3PD, Inc., based in Marietta, Georgia, is one of the largest providers of in-home residential delivery and installation services in the United States. 3PD facilitates in-home delivery, assembly and installation of "heavy goods", those items like furniture and appliances that may require the service team to enter the home and place them in a specific area or room. 3PD utilizes a national network of contracted delivery carriers and installation providers. Although 3PD handles nearly 5 million delivery and installation orders a year, many consumers who have received service from the company may not recognize the name. The contracted carriers and other providers used by 3PD often arrive under their own company name, or the brand of the retailer where the purchase was made.

== History ==
The company was founded in 2001 by Karl and Randy Meyer and Chris Murphy, from Marietta, GA. The company had initially grown very rapidly throughout the United States with several key customers.

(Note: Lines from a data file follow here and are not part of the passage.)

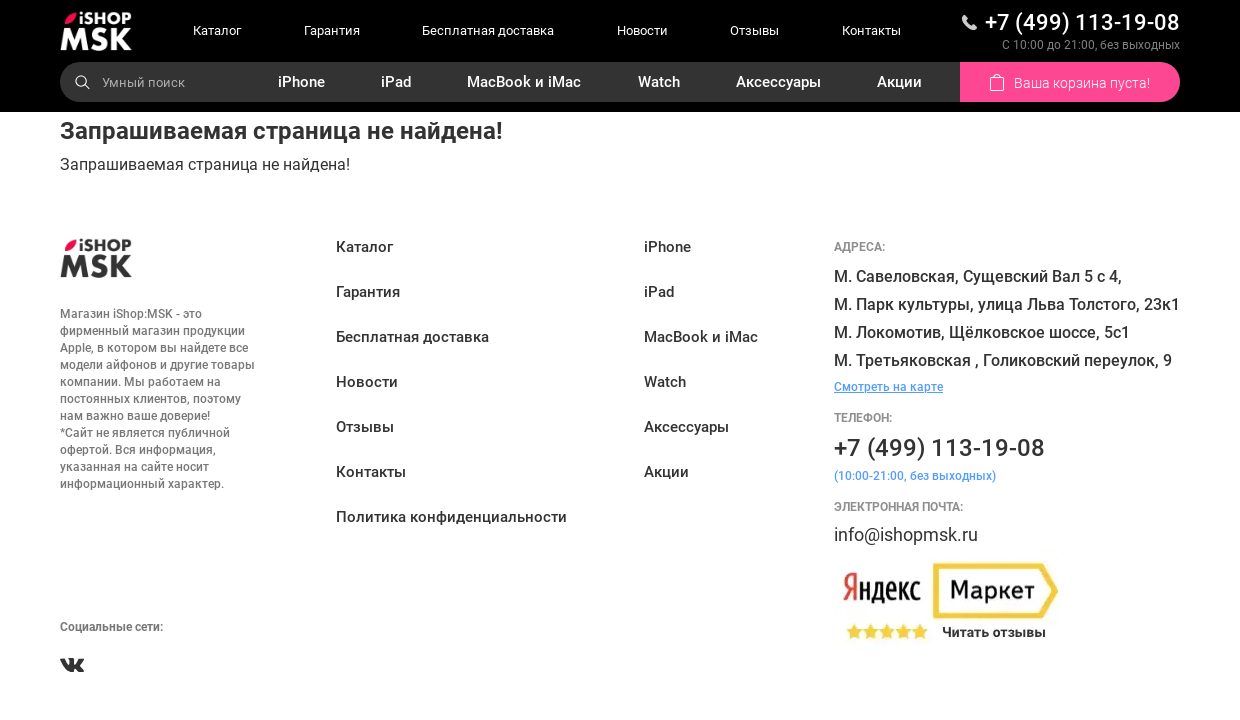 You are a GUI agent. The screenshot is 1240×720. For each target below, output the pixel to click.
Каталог (217, 30)
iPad (396, 82)
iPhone (301, 82)
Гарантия (332, 30)
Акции (899, 82)
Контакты (871, 30)
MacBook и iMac (524, 82)
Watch (659, 82)
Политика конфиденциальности (451, 517)
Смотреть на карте (888, 387)
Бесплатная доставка (488, 30)
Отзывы (754, 30)
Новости (642, 30)
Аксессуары (778, 82)
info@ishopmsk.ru (906, 534) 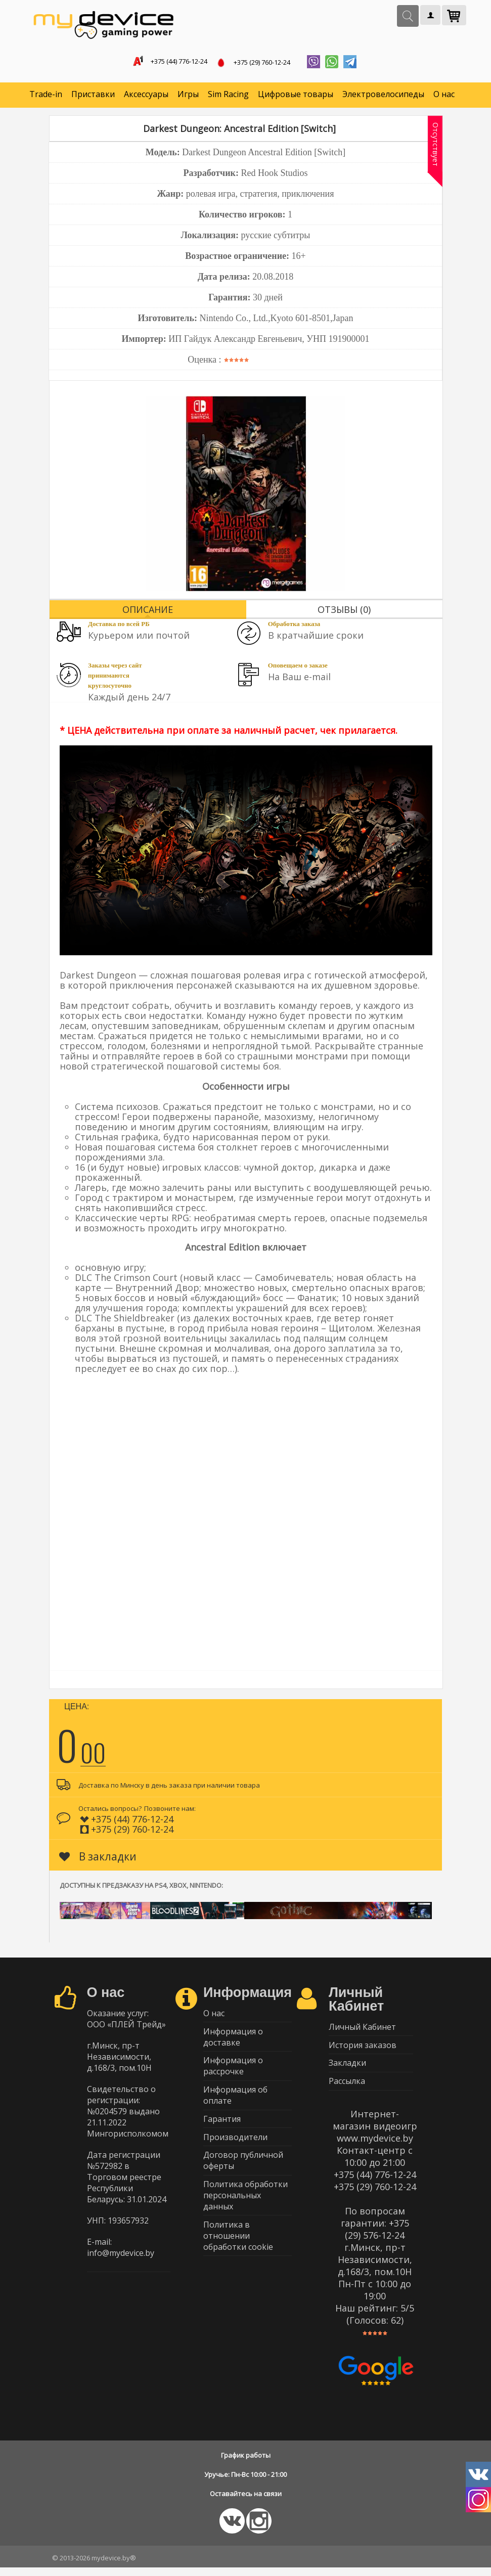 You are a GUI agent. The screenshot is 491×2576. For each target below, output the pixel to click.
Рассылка (347, 2089)
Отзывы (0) (344, 611)
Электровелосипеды (383, 96)
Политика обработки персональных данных (245, 2210)
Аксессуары (146, 96)
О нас (444, 96)
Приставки (93, 96)
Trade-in (45, 96)
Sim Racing (228, 96)
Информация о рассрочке (233, 2072)
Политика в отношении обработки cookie (238, 2252)
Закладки (347, 2069)
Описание (147, 611)
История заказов (362, 2049)
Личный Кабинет (362, 2029)
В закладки (98, 1858)
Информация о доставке (233, 2041)
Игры (188, 96)
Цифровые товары (295, 96)
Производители (235, 2148)
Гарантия (222, 2128) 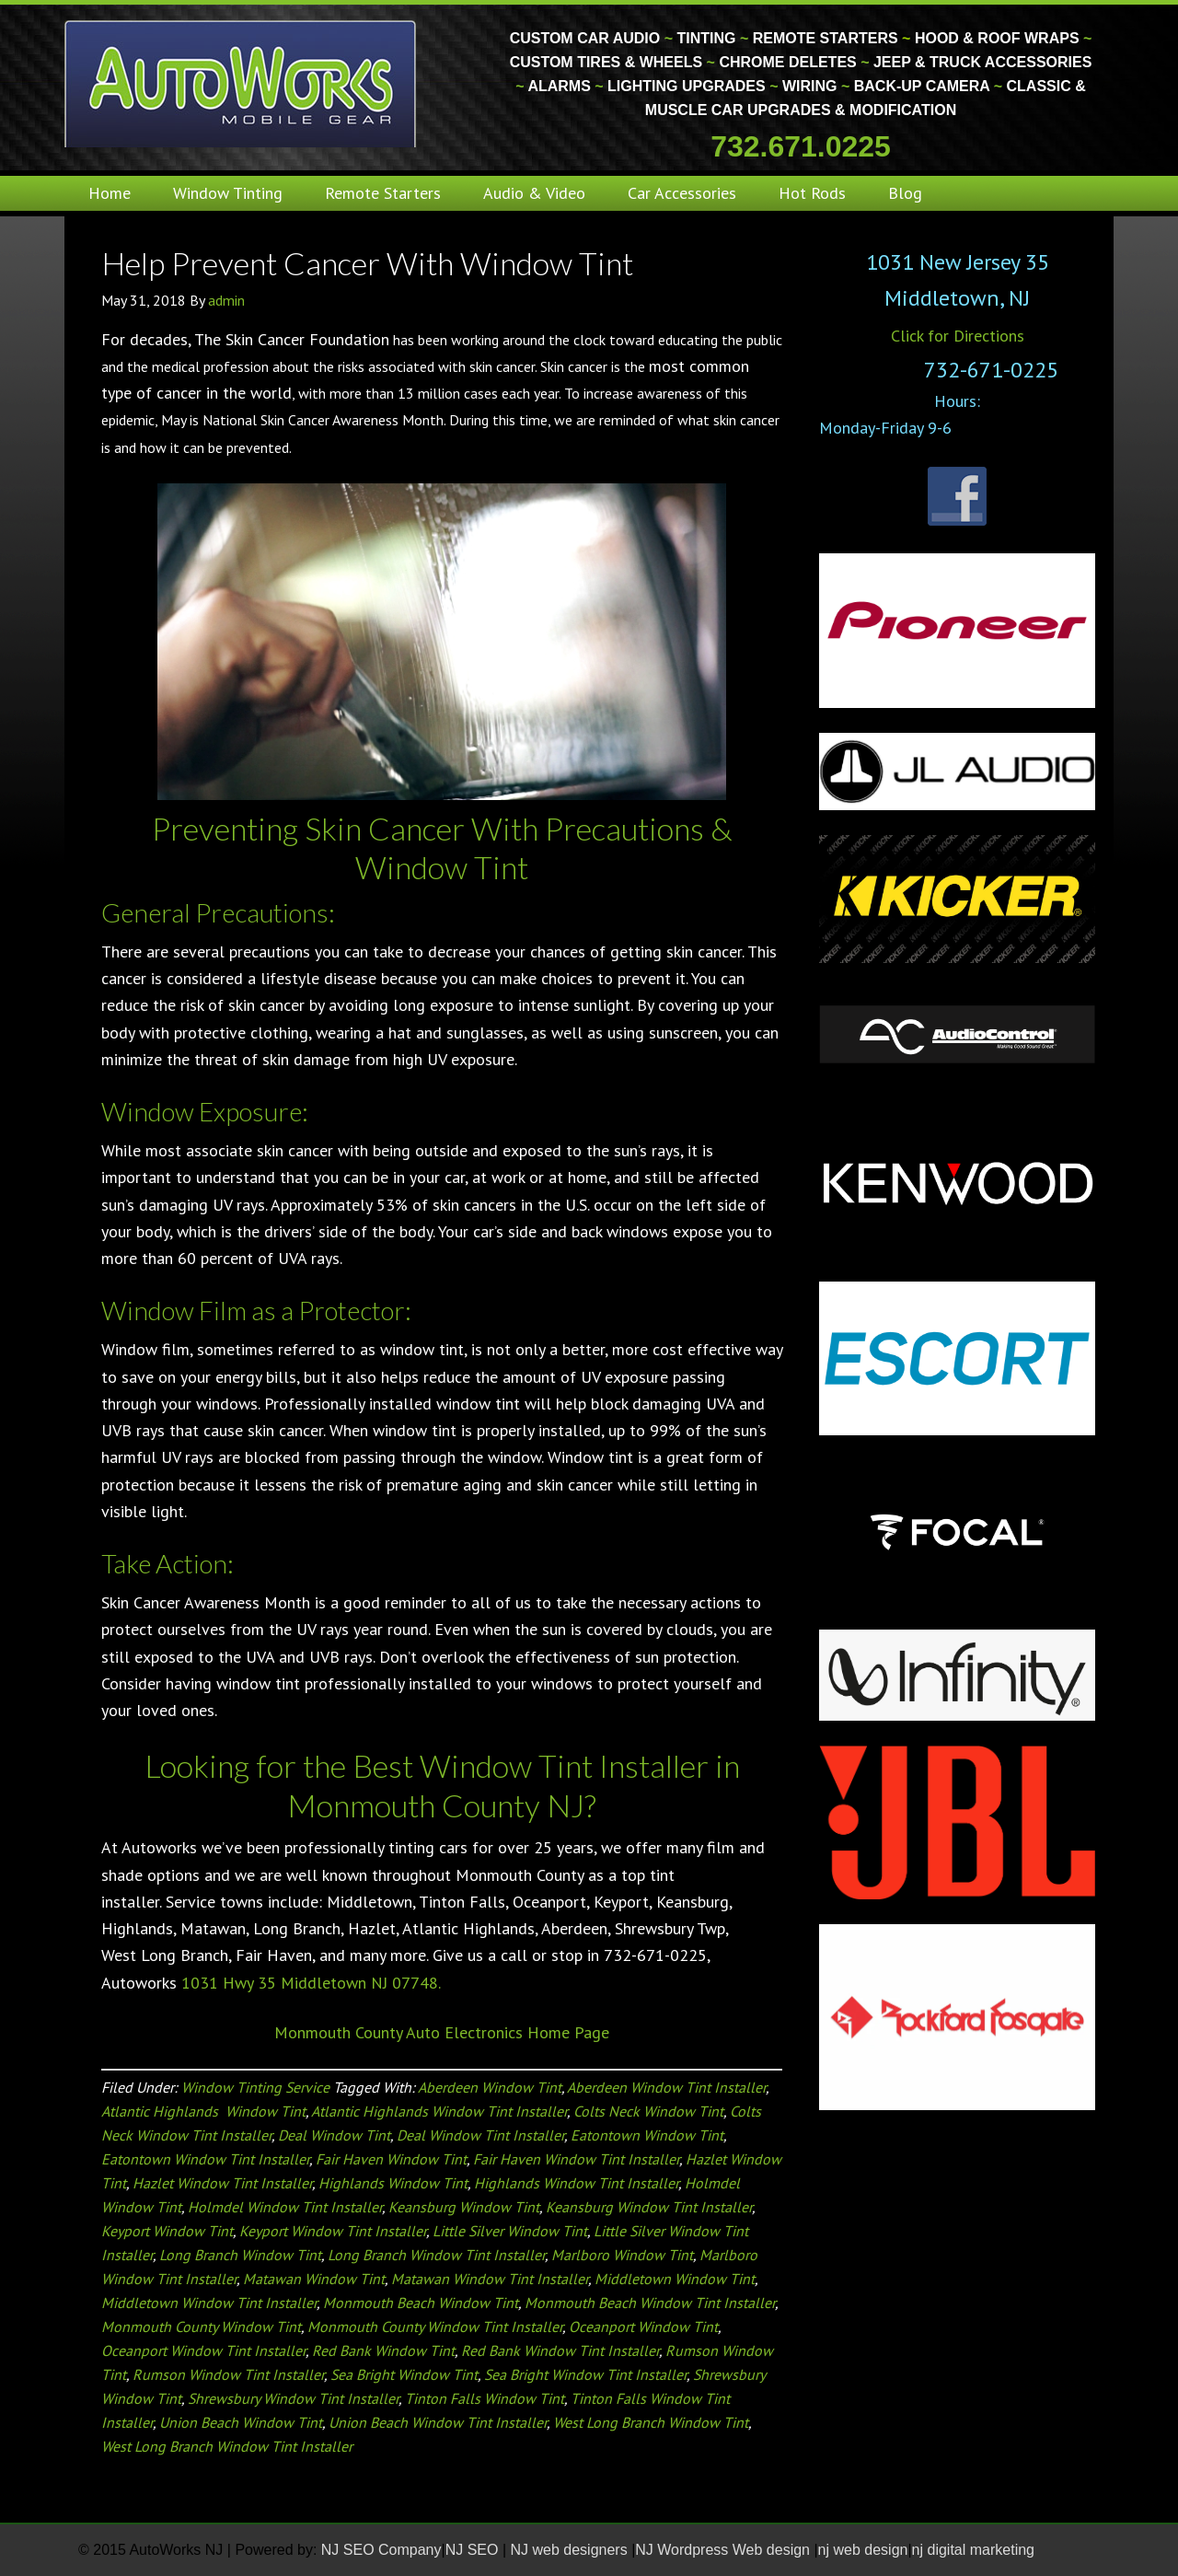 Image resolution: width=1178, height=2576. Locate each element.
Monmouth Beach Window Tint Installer (650, 2302)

3PD has made several significant acquisitions since 2006:
- General Transportation Services, Inc.- In December 2006, the company acquired General Transportation Services, Inc., also known as GTS, of Syracuse, NY. The company continues to maintain a significant corporate presence in the Syracuse area.
- Affinity Logistics - In June 2007, 3PD acquired Affinity Logistics, also of Marietta, GA.
- Penchant Software - In July 2009, 3PD acquired Penchant Software of Minneapolis, MN. Penchant Software is a provider of planning, tracking and execution software for logistics companies and continues to be based in Minneapolis.
- Optima Service Solutions- On November 15, 2013, XPO, Inc. acquired Optima Service Solutions of Roswell, GA, expanding the last mile offerings of its 3PD unit.

As of August 18, 2013, the company has established a network of operations that spans 47 states in the US as well as Canada and Guam.

Previously an Arcapita holding, 3PD was acquired by XPO, Inc. on August 16, 2013.